Caroline accueillit ces informations avec un certain soulagement. Une tante âgée lui paraissait infiniment moins intimidante qu'un homme dont l'épouse était morte en couches, et qui pouvait tout aussi bien pleurer sa disparition que l'ignorer complètement. Elle regarda dans l'obscurité sans vraiment voir. Tout cela lui semblait si lointain. La route était mauvaise, sinueuse à l'excès. Était-ce vraiment le seul lien avec la civilisation ?

Elle ne pensait pas à ce qu'elle faisait, affalée dans son siège, prisonnière de la spirale en tire-bouchon de ses pensées.
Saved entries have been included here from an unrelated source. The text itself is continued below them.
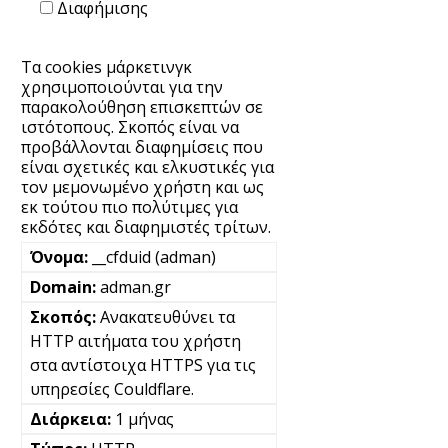
Διαφήμισης
Τα cookies μάρκετινγκ
χρησιμοποιούνται για την
παρακολούθηση επισκεπτών σε
ιστότοπους. Σκοπός είναι να
προβάλλονται διαφημίσεις που
είναι σχετικές και ελκυστικές για
τον μεμονωμένο χρήστη και ως
εκ τούτου πιο πολύτιμες για
εκδότες και διαφημιστές τρίτων.
__cfduid (adman)
adman.gr
Ανακατευθύνει τα
HTTP αιτήματα του χρήστη
στα αντίστοιχα HTTPS για τις
υπηρεσίες Couldflare.
1 μήνας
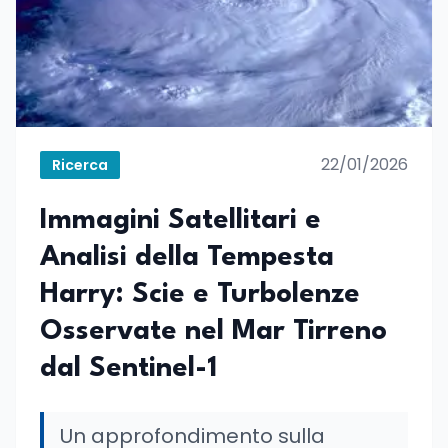
22/01/2026
Ricerca
Immagini Satellitari e
Analisi della Tempesta
Harry: Scie e Turbolenze
Osservate nel Mar Tirreno
dal Sentinel-1
Un approfondimento sulla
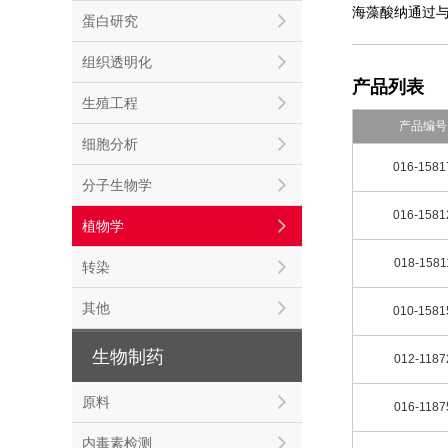
海藻酸纳通过
蛋白研究
组织透明化
产品列表
生殖工程
产品编号
细胞分析
016-1581
分子生物学
016-1581
植物学
018-1581
转染
其他
010-1581
生物制药
012-1187
原料
016-1187
内毒素检测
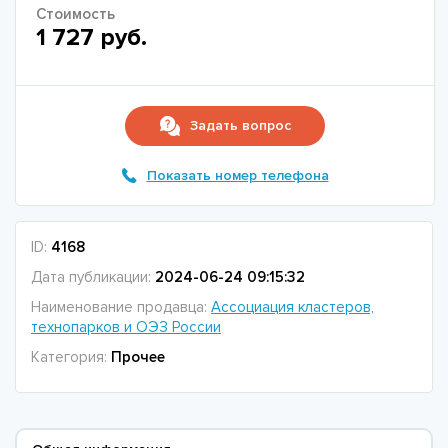
Стоимость
1 727 руб.
Задать вопрос
Показать номер телефона
ID:
4168
Дата публикации:
2024-06-24 09:15:32
Наименование продавца:
Ассоциация кластеров,
технопарков и ОЭЗ России
Категория:
Прочее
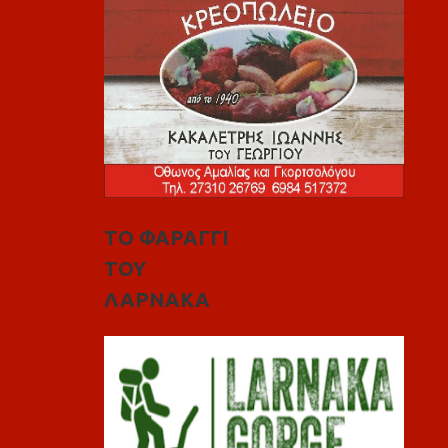
ΤΟ ΦΑΡΑΓΓΙ
ΤΟΥ
ΛΑΡΝΑΚΑ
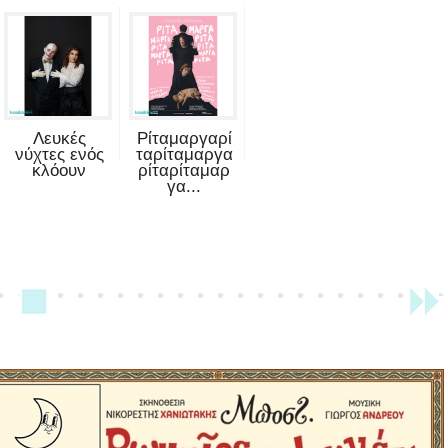
Λευκές
Ρίταμαργαρί
νύχτες ενός
ταρίταμαργα
κλόουν
ρίταρίταμαρ
γα...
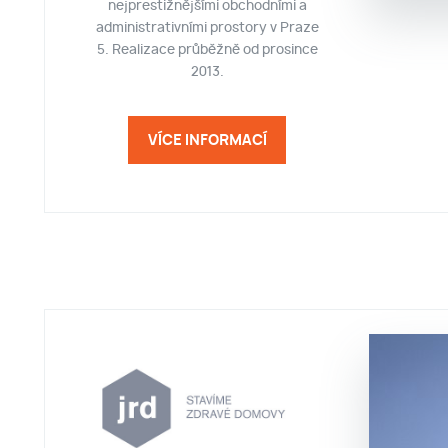
nejprestižnějšími obchodními a
administrativními prostory v Praze
5. Realizace průběžně od prosince
2013.
VÍCE INFORMACÍ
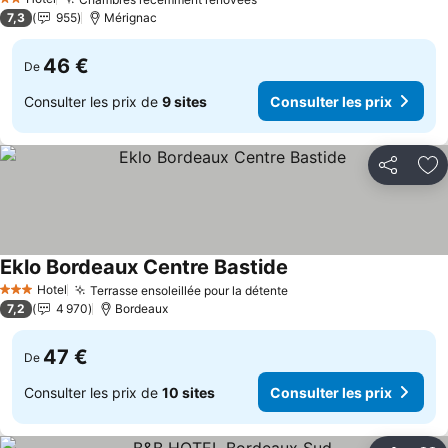
2 Étoiles
7,3
955
Mérignac
46 €
De
Consulter les prix de
9 sites
Consulter les prix
Partager
Aj
Eklo Bordeaux Centre Bastide
Hotel
Terrasse ensoleillée pour la détente
3 Étoiles
7,2
4 970
Bordeaux
47 €
De
Consulter les prix de
10 sites
Consulter les prix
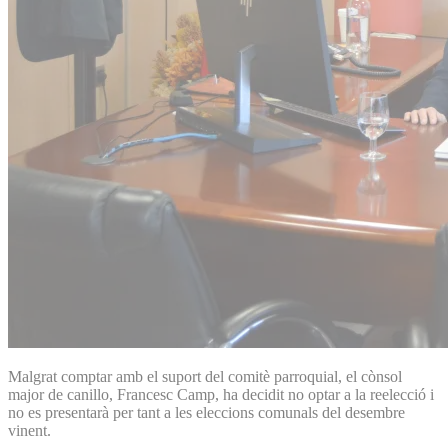
Malgrat comptar amb el suport del comitè parroquial, el cònsol
major de canillo, Francesc Camp, ha decidit no optar a la reelecció i
no es presentarà per tant a les eleccions comunals del desembre
vinent.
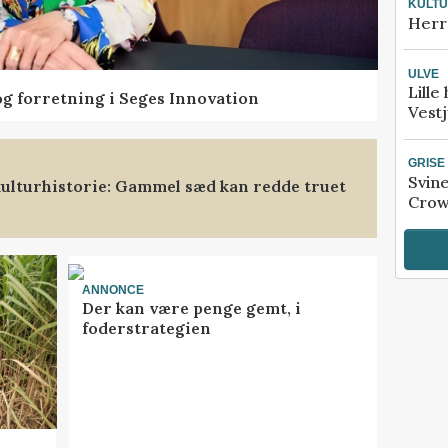
KULT
Herr
ULVE
Lille
og forretning i Seges Innovation
Vestj
GRISE
Svin
ulturhistorie: Gammel sæd kan redde truet
Crow
ANNONCE
Der kan være penge gemt, i
foderstrategien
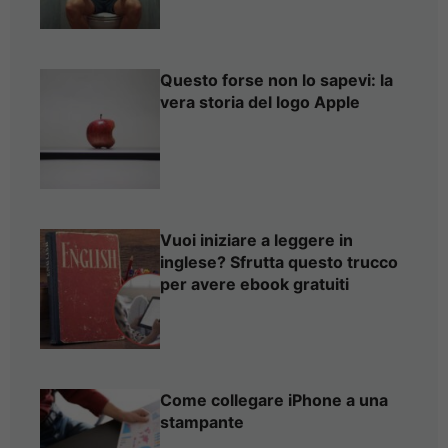
Questo forse non lo sapevi: la
vera storia del logo Apple
Vuoi iniziare a leggere in
inglese? Sfrutta questo trucco
per avere ebook gratuiti
Come collegare iPhone a una
stampante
Quand le Range Rover fit une embardée dans un virage, et que Señor Montejo glissa brusquement pour éviter un tas de pierres et de débris charriés par la pluie, elle fut projetée en avant comme une poupée, heurtant violemment le pare-brise avant de retomber contre lui. L'incident se produisit si soudainement qu'elle n'eut pas le temps de se protéger, et elle s'agrippa à lui avec une violence presque instinctive, comme pour se prémunir contre d'autres secousses.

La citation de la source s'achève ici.